Before you make any decision on which type of vaccine to use for your puppy or adult dog, call us and will advise a suitable vaccination regimen for your furry friend.

A detailed look into the types of diseases your dog needs vaccination against

Below we will take a detailed look into infectious diseases of dogs that we vaccinate against. At the end of this article, you will be able to decide which vaccination is best for your dog.

The canine parvovirus:
This type of disease is known to affect dogs of all ages, but is known to be severe in puppies and older adult dogs. The disease attacks the intestines and will then lead to diarrhea that is blood stained, severe abdominal pain and continuous vomiting. Some dogs do not survive from this virus, they die from dehydration even after receiving the best veterinary care. If your dog gets infected, keep him away from other pets to avoid spreading. Also make sure the infected dog lives in a clean environment to prevent the spread of the disease.

The canine distemper:
Young puppies are at the highest risk of getting this contagious disease. However, dogs of any age can be affected too. Most common symptoms of infection include fever, coughing, sneezing, vomiting, diarrhea, loss of appetite and depression. In most cases, treatment is ineffective and recovery rate is low.

The canine Hepatitis:
This is another fatal contagious disease dogs suffer from. It affects dogs of any age, however, if your dog is over two years of age, he is likely to recover from the infection after receiving vaccination and proper care. The most common symptoms of being infected include loss of appetite, vomiting, diarrhea, abdominal pain, and depression.

The canine Cough:
This disease is highly infectious and can be spread in public places such as parks, shows, etc.

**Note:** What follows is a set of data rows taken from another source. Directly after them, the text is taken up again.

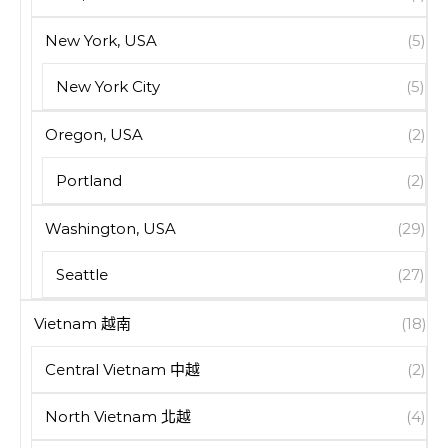
New York, USA
(5)
New York City
(5)
Oregon, USA
(2)
Portland
(2)
Washington, USA
(29)
Seattle
(27)
Vietnam 越南
(18)
Central Vietnam 中越
(2)
North Vietnam 北越
(4)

Symptoms include a dry hacking cough that persists for about a month.

The canine coronavirus:
Most common symptoms of this contagious virus include loss of appetite, vomiting, diarrhea and depression. It is mostly common in young dogs.

The canine Leptospirosis:
This canine disease is fatal. Your dog can get the disease from contaminated food and water. Rats are responsible for spreading this disease. So as a pet owner you need to make sure your dog lives in a clean environment free from pests.